▶ Provided data:
::::::::::
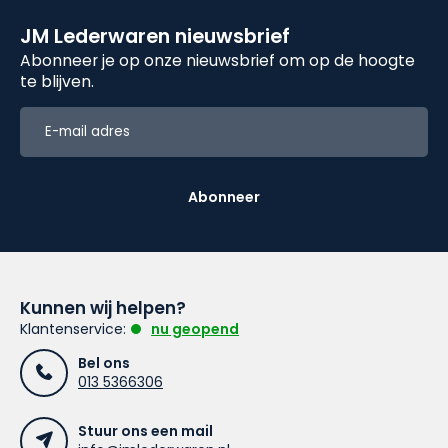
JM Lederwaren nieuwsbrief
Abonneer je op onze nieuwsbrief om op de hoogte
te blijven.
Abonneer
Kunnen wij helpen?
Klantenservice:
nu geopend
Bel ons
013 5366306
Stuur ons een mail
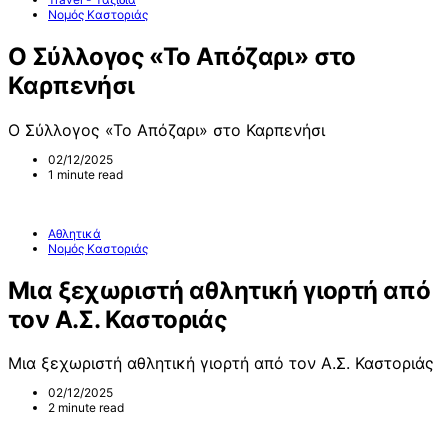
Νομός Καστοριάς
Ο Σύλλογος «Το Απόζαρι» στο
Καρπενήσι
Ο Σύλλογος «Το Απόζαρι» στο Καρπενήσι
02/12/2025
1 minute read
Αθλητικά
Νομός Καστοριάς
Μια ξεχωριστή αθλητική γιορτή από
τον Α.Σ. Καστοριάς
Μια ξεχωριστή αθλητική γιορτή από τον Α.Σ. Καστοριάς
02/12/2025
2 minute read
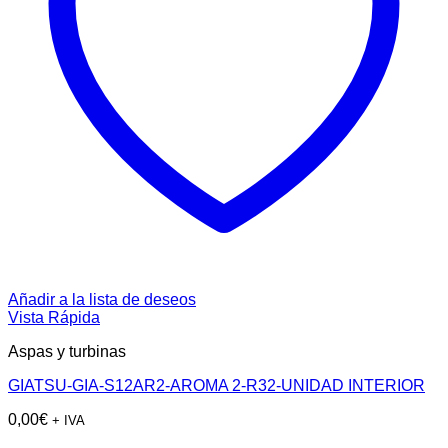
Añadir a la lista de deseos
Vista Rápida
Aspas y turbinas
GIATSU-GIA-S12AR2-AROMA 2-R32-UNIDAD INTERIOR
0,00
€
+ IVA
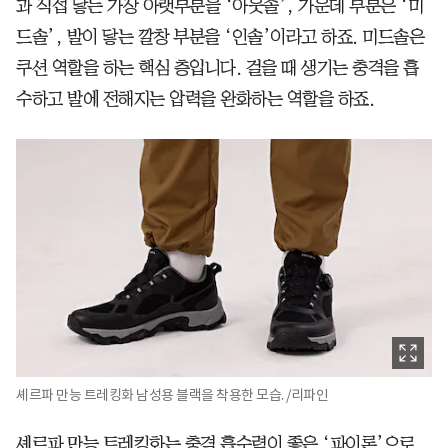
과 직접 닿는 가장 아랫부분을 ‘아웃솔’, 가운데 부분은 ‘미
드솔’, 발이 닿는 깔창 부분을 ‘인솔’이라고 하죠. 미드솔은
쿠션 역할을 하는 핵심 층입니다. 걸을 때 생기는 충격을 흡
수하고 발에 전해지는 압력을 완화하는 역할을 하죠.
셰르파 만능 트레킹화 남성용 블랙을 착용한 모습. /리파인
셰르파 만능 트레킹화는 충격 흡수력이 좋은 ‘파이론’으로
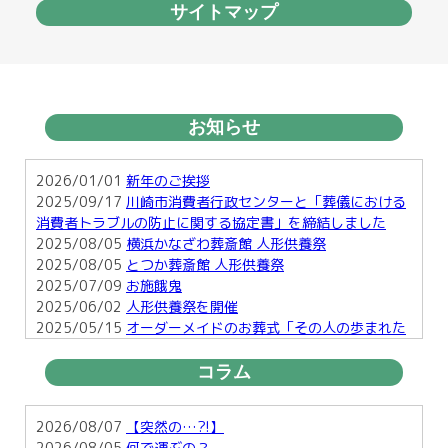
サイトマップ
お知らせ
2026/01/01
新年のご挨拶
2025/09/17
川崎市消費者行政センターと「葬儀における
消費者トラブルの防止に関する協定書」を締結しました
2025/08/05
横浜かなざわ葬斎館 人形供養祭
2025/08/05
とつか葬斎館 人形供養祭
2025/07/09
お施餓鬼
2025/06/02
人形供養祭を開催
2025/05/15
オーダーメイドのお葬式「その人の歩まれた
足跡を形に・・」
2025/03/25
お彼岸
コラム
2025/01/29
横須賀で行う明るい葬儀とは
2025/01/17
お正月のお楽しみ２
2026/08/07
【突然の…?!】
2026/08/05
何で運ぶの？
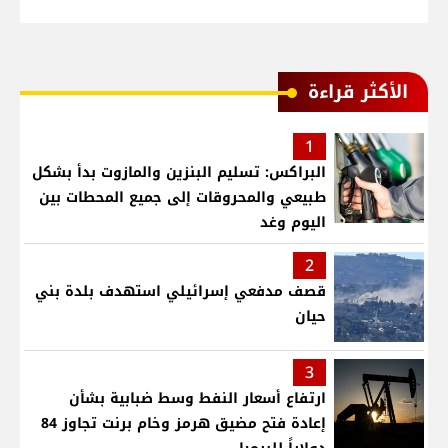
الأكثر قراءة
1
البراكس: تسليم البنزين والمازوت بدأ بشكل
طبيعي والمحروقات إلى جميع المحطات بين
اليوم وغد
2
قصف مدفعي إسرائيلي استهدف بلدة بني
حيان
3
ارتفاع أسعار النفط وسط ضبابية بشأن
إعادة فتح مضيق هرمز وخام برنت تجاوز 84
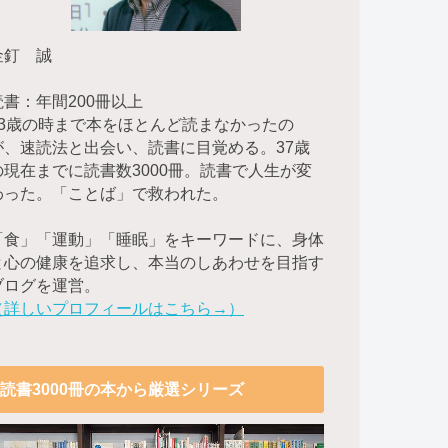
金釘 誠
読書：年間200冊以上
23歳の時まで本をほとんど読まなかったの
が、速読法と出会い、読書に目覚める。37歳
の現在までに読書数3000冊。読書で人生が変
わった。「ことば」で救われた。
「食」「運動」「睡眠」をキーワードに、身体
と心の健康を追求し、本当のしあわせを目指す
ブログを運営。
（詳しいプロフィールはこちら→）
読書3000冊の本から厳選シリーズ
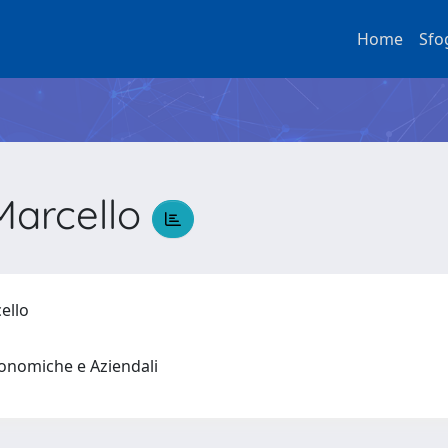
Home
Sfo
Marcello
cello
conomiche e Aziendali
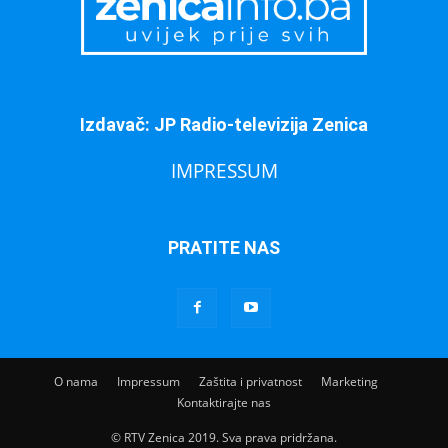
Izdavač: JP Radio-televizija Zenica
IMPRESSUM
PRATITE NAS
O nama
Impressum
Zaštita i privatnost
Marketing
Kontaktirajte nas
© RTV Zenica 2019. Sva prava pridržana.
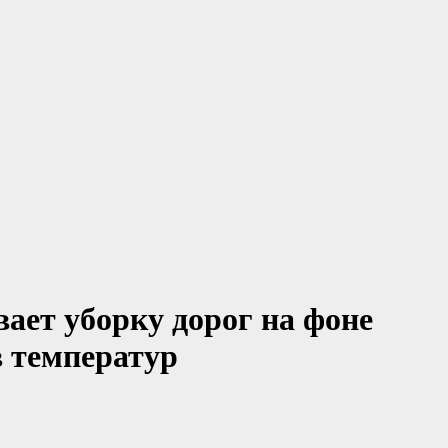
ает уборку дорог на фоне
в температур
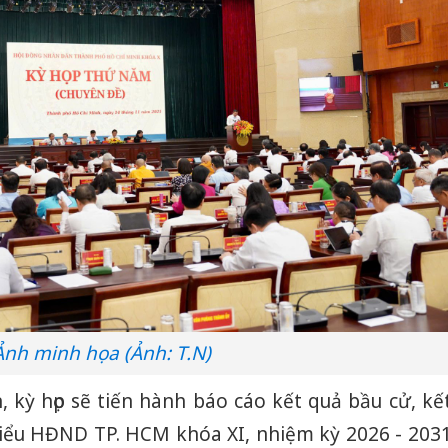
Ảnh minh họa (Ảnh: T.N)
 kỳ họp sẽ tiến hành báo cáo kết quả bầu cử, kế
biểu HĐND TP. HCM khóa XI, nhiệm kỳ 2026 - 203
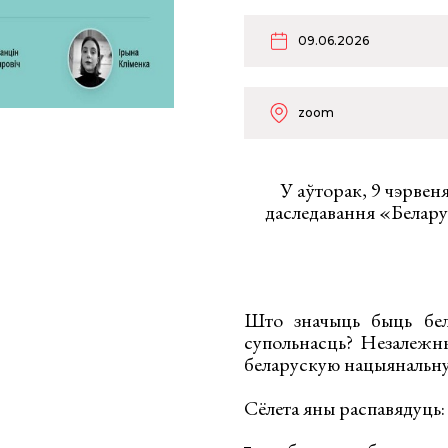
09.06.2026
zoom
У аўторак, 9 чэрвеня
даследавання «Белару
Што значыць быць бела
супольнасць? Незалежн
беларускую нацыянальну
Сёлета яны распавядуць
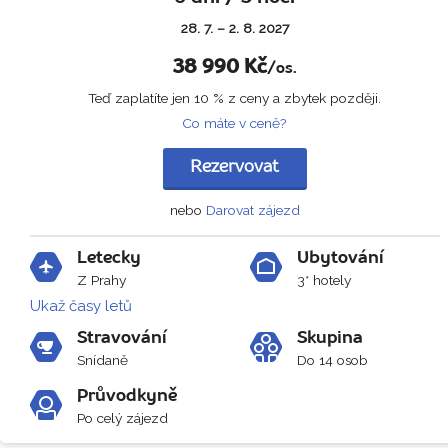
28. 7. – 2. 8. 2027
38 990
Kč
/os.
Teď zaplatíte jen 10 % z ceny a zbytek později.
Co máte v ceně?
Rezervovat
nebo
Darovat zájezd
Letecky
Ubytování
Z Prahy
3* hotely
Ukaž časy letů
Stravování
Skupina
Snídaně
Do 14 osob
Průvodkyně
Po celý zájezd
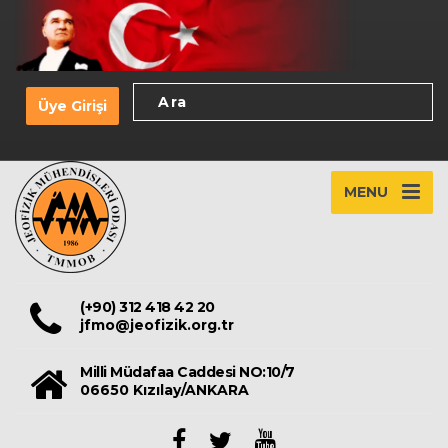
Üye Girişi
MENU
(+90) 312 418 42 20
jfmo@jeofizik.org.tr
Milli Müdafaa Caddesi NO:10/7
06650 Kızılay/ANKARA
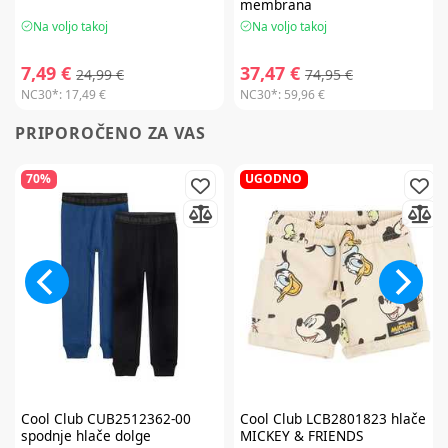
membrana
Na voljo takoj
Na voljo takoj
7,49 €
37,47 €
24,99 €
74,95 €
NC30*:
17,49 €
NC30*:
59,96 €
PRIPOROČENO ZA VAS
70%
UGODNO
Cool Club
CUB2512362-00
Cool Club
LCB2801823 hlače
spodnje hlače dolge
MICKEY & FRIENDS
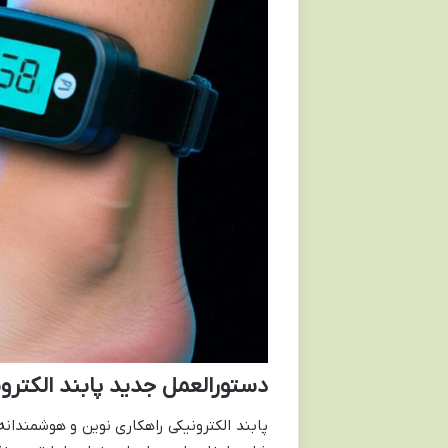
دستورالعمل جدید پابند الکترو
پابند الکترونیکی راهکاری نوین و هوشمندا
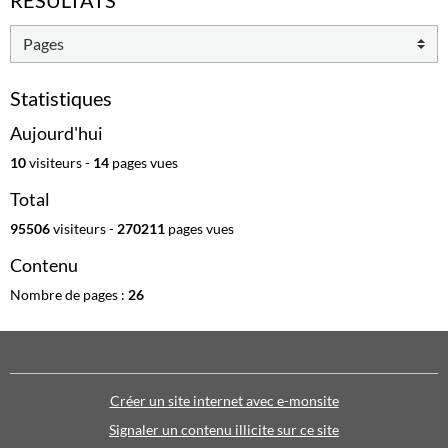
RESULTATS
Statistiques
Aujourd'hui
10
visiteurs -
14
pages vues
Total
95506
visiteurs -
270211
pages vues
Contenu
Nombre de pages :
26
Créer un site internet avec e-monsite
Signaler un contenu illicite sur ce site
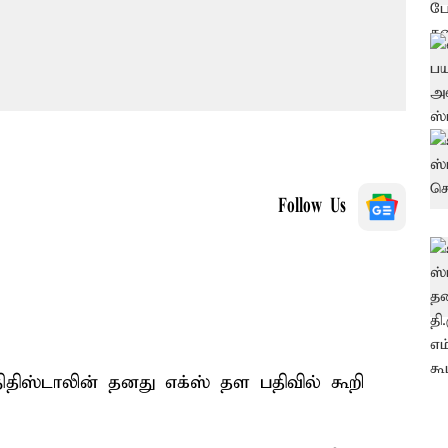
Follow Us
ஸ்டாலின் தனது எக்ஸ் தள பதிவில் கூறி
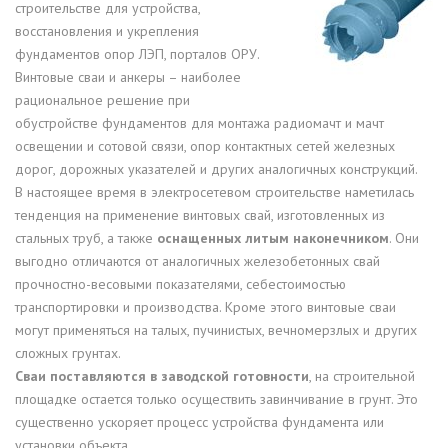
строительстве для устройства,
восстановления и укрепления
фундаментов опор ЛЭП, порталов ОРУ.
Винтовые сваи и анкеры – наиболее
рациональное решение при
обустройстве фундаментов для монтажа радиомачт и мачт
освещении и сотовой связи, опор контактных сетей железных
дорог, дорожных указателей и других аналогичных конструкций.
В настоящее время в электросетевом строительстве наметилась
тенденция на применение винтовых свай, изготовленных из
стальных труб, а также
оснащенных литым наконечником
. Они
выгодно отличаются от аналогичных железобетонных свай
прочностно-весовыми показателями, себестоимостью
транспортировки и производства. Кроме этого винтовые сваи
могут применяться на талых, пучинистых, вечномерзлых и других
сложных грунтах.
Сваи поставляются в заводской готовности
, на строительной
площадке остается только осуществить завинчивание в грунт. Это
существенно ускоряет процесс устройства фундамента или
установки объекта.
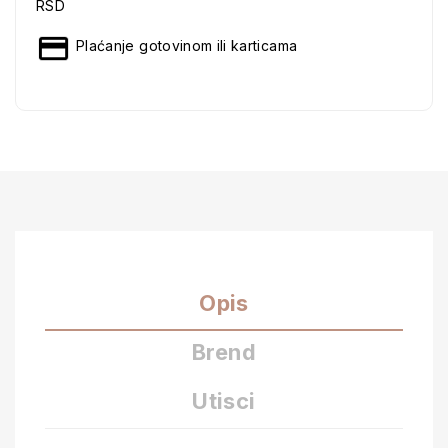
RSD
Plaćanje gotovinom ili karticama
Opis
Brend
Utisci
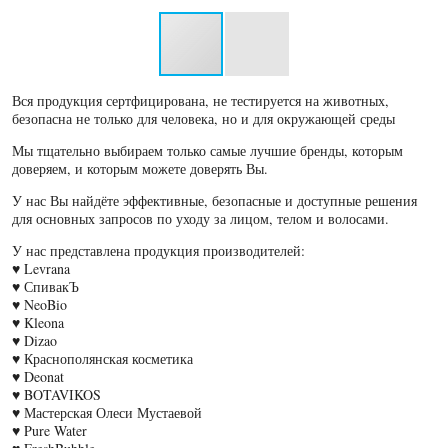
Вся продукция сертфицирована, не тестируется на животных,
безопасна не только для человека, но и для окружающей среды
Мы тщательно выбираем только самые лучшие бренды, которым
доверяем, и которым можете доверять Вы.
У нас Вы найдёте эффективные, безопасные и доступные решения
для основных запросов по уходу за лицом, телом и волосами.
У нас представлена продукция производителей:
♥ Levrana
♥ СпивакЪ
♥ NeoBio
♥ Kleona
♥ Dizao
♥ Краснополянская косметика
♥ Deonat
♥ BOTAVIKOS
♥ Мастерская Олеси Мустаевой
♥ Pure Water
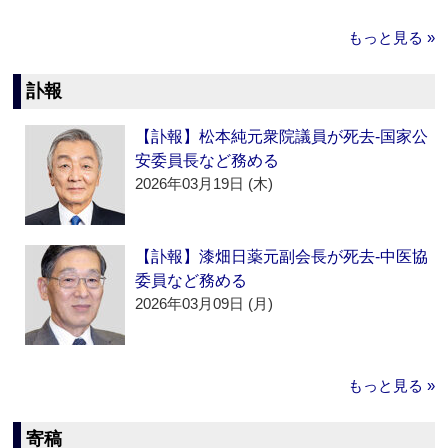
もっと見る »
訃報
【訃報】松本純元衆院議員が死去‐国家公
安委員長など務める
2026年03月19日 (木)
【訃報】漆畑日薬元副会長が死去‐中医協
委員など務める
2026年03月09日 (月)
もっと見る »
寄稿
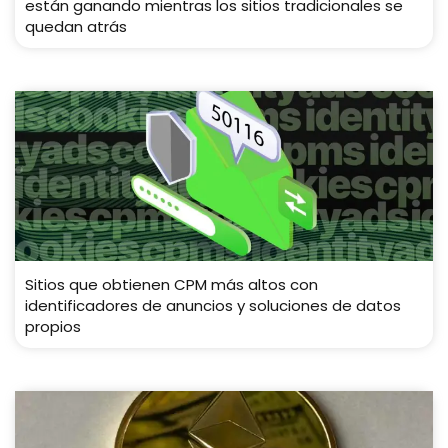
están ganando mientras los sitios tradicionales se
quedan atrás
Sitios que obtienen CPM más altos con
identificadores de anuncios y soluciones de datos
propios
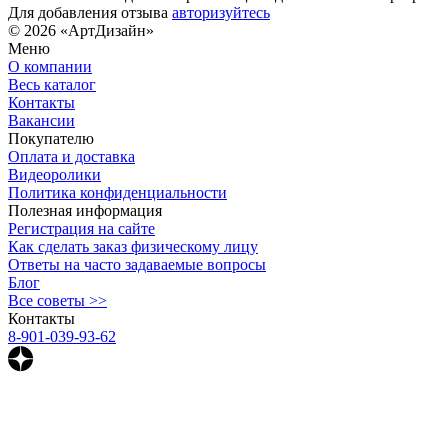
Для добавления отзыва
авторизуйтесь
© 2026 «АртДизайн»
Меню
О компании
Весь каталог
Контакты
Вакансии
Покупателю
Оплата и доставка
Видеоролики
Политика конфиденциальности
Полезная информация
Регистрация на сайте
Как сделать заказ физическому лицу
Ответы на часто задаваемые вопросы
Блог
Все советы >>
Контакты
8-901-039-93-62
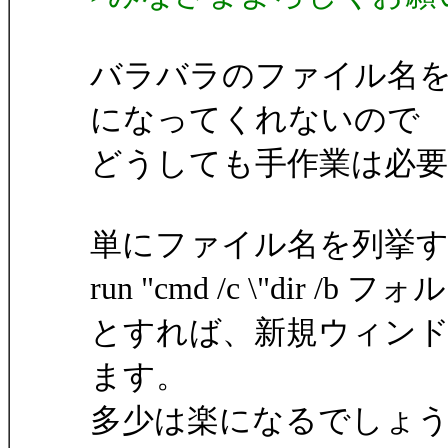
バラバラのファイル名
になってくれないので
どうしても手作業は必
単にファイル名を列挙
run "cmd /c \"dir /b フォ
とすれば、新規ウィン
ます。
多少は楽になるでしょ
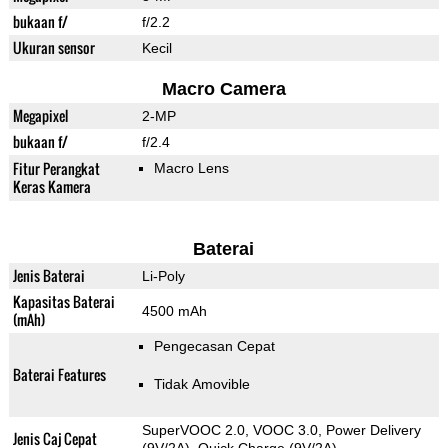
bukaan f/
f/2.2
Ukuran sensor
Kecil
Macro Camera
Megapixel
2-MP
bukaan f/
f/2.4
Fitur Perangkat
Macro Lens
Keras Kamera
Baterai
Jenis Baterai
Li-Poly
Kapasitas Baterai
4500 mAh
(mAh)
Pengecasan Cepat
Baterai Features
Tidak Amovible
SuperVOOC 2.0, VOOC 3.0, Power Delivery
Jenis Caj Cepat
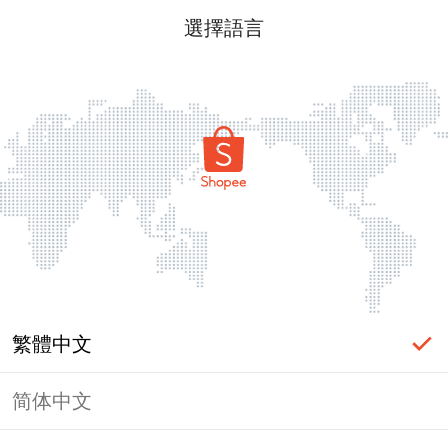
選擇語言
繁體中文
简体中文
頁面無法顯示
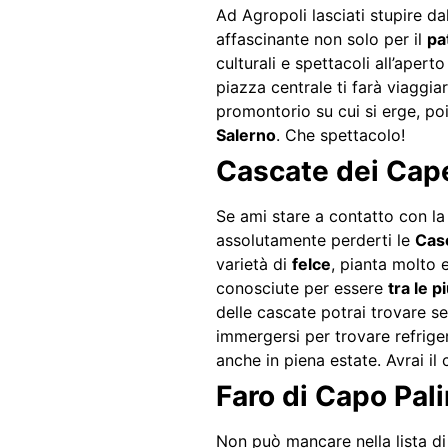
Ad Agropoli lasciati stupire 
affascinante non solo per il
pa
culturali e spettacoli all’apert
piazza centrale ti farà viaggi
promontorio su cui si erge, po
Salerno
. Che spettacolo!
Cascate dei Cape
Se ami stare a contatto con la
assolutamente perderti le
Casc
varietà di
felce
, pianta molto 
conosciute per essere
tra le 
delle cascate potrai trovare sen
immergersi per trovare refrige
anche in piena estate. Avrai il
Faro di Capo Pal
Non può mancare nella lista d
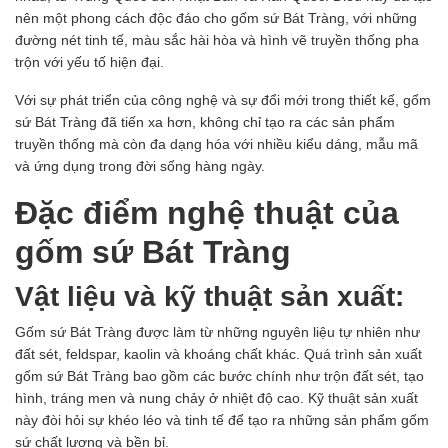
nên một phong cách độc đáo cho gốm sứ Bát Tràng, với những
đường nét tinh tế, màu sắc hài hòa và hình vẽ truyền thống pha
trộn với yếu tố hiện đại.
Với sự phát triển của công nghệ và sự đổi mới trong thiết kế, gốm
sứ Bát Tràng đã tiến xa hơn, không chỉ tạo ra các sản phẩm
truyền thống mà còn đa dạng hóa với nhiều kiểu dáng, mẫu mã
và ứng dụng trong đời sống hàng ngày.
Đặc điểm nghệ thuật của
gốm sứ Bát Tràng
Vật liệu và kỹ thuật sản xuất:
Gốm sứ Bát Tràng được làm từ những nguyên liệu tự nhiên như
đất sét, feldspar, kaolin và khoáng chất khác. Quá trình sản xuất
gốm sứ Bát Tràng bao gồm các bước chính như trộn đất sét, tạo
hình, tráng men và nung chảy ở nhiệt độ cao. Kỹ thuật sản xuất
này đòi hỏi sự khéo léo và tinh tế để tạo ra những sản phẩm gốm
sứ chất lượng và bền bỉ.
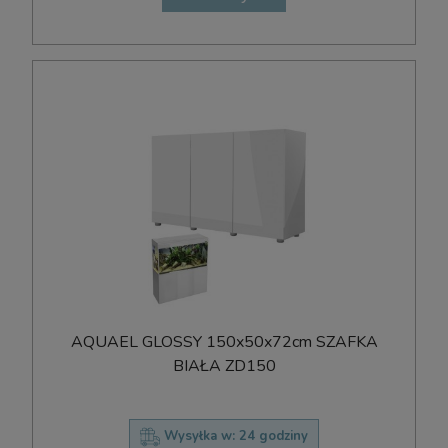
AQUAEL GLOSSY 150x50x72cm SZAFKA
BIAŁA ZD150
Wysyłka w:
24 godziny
::::::::::
▶ Exercise:
Using the data above, return the lines from the one holding "الأكثر قراءة" through the one holding "Créer un site internet avec e-monsite" exactly, but not the pictures.

▶ Finished task:
الأكثر قراءة
1
البراكس: تسليم البنزين والمازوت بدأ بشكل
طبيعي والمحروقات إلى جميع المحطات بين
اليوم وغد
2
قصف مدفعي إسرائيلي استهدف بلدة بني
حيان
3
ارتفاع أسعار النفط وسط ضبابية بشأن
إعادة فتح مضيق هرمز وخام برنت تجاوز 84
金釘 誠
読書：年間200冊以上
23歳の時まで本をほとんど読まなかったの
が、速読法と出会い、読書に目覚める。37歳
の現在までに読書数3000冊。読書で人生が変
わった。「ことば」で救われた。
「食」「運動」「睡眠」をキーワードに、身体
と心の健康を追求し、本当のしあわせを目指す
ブログを運営。
（詳しいプロフィールはこちら→）
読書3000冊の本から厳選シリーズ
Home
Sfo
Marcello
cello
conomiche e Aziendali
Izdavač: JP Radio-televizija Zenica
IMPRESSUM
PRATITE NAS
O nama
Impressum
Zaštita i privatnost
Marketing
Kontaktirajte nas
© RTV Zenica 2019. Sva prava pridržana.
ает уборку дорог на фоне
в температур
Ảnh minh họa (Ảnh: T.N)
 kỳ họp sẽ tiến hành báo cáo kết quả bầu cử, kế
biểu HĐND TP. HCM khóa XI, nhiệm kỳ 2026 - 203
09.06.2026
zoom
У аўторак, 9 чэрвеня
даследавання «Белару
Што значыць быць бела
супольнасць? Незалежн
беларускую нацыянальну
Сёлета яны распавядуць
28. 7. – 2. 8. 2027
38 990
Kč
/os.
Teď zaplatíte jen 10 % z ceny a zbytek později.
Co máte v ceně?
Rezervovat
nebo
Darovat zájezd
Letecky
Ubytování
Z Prahy
3* hotely
Ukaž časy letů
Stravování
Skupina
Snídaně
Do 14 osob
Průvodkyně
Po celý zájezd
Üye Girişi
MENU
(+90) 312 418 42 20
jfmo@jeofizik.org.tr
Milli Müdafaa Caddesi NO:10/7
06650 Kızılay/ANKARA
membrana
Na voljo takoj
Na voljo takoj
7,49 €
37,47 €
24,99 €
74,95 €
NC30*:
17,49 €
NC30*:
59,96 €
PRIPOROČENO ZA VAS
70%
UGODNO
Cool Club
CUB2512362-00
Cool Club
LCB2801823 hlače
spodnje hlače dolge
MICKEY & FRIENDS
دستورالعمل جدید پابند الکترو
پابند الکترونیکی راهکاری نوین و هوشمندا
RESULTATS
Statistiques
Aujourd'hui
10
visiteurs -
14
pages vues
Total
95506
visiteurs -
270211
pages vues
Contenu
Nombre de pages :
26
Créer un site internet avec e-monsite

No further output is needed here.